= DATA FOR REVIEW =
*** Begin section ***

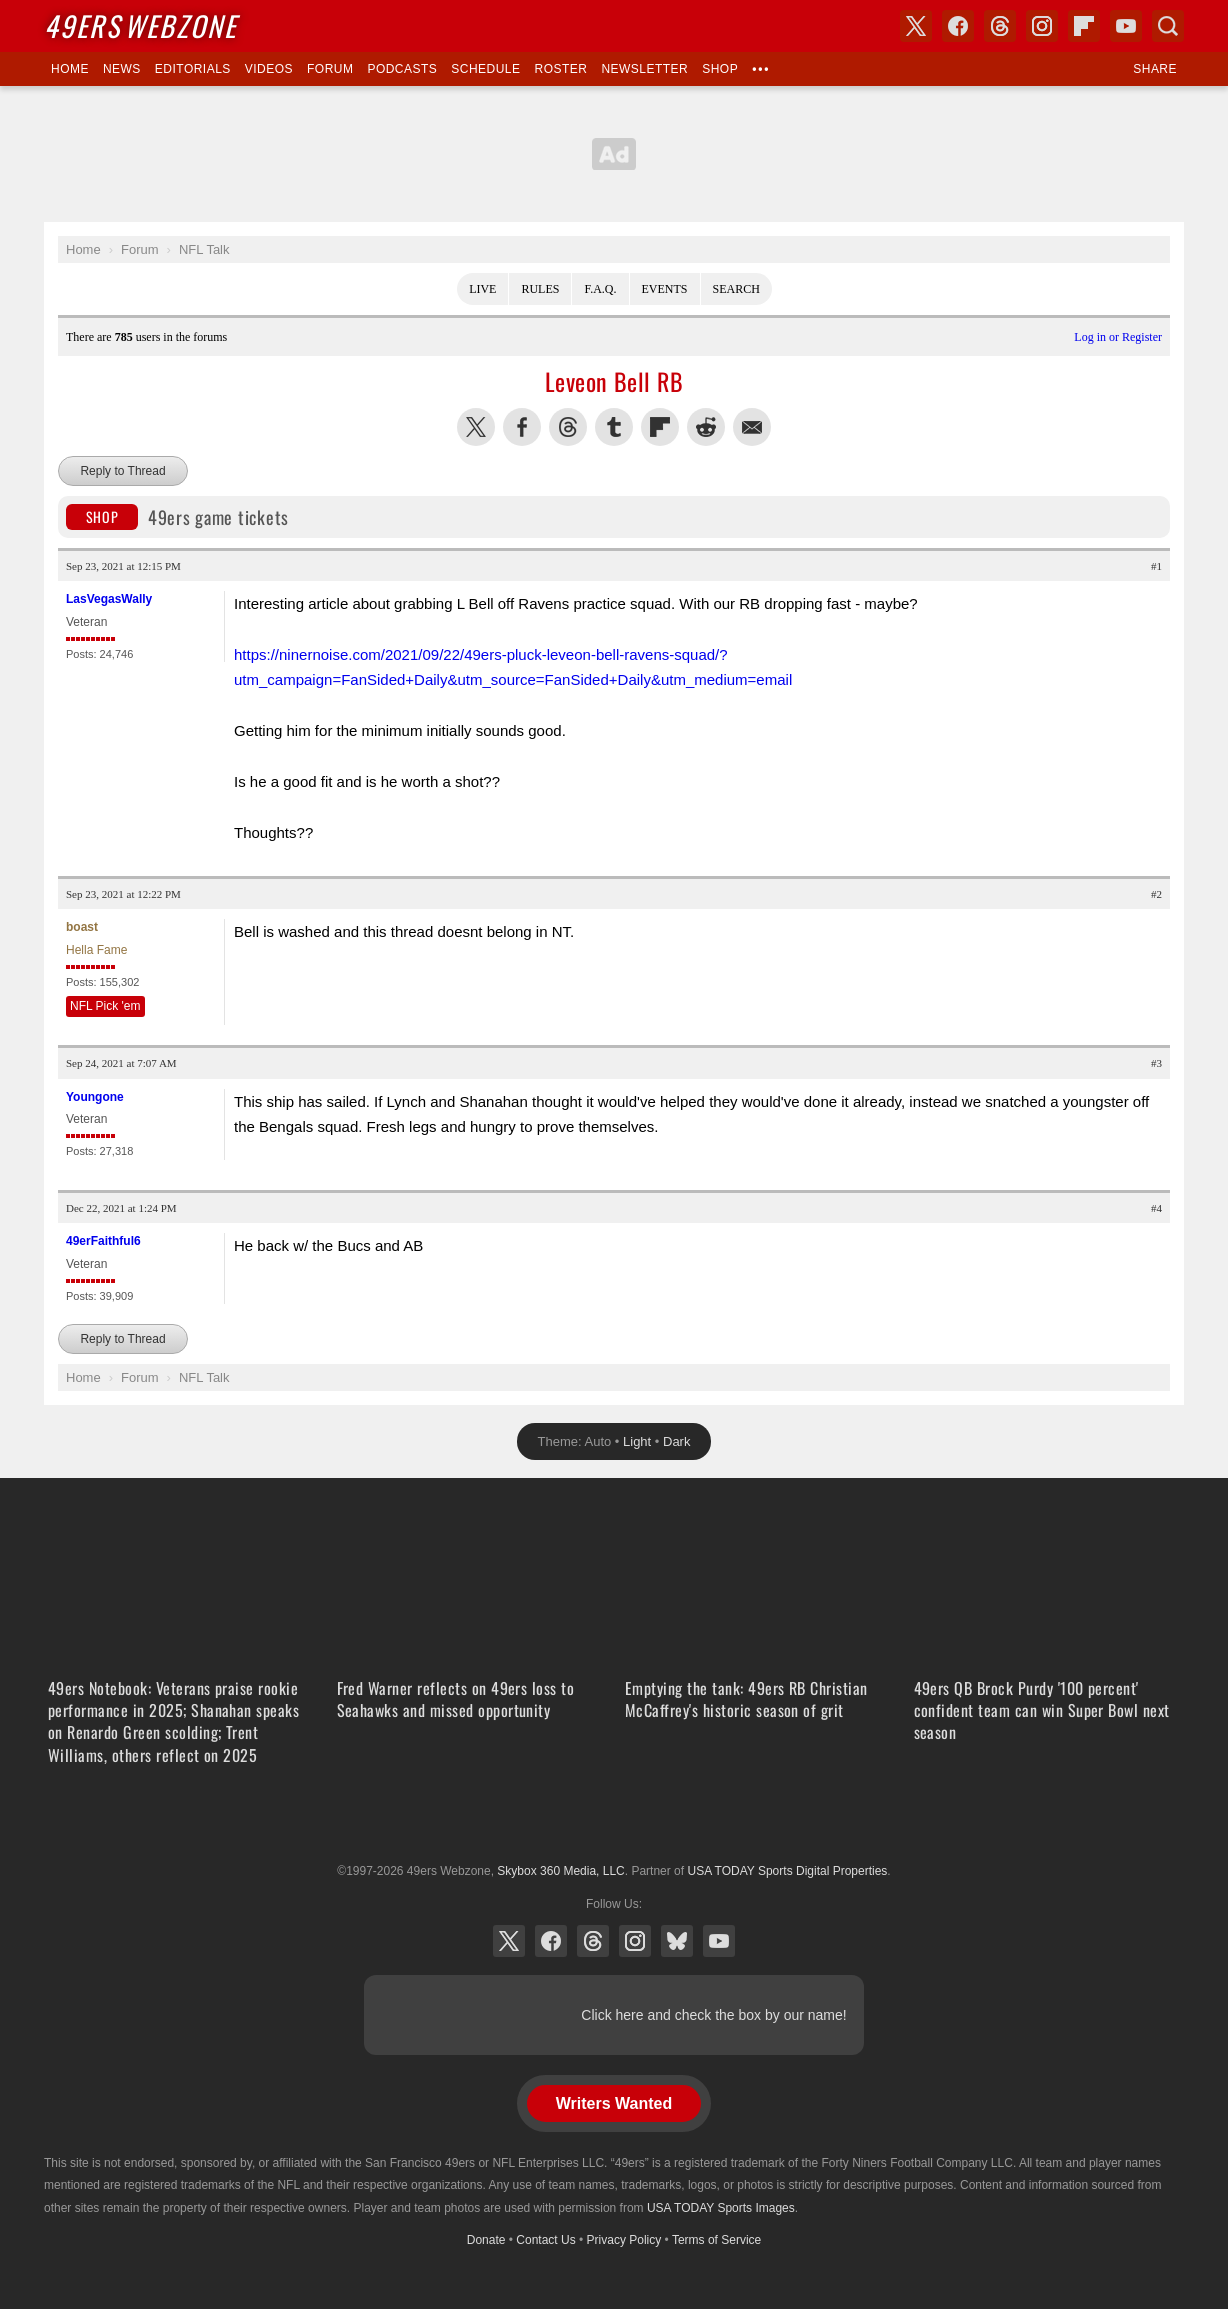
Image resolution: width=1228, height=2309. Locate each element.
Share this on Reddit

*** End section ***
*** Begin section ***

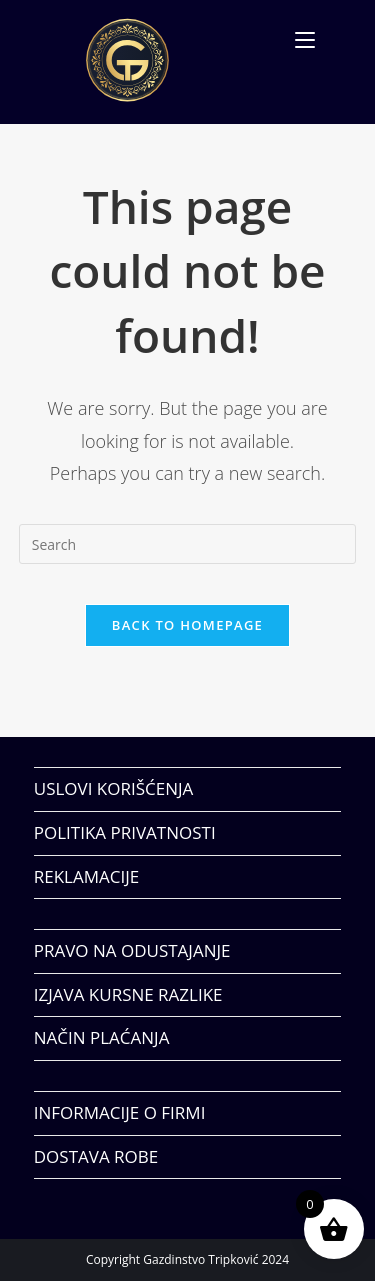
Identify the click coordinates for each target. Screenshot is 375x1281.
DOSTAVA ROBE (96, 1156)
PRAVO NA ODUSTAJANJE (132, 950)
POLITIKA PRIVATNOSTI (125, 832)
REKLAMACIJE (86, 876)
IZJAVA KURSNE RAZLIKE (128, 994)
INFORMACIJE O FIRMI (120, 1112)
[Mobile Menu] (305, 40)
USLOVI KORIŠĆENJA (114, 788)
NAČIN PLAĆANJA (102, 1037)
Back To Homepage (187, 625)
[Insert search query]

*** End section ***

= EXERCISE AIM =
Using the entries, return every line where the word "each" can be found.

= EXPECTED ANSWER =
Image resolution: width=1228, height=2309. Locate each element.
Identify the click coordinates for each target. Screenshot is 375x1281.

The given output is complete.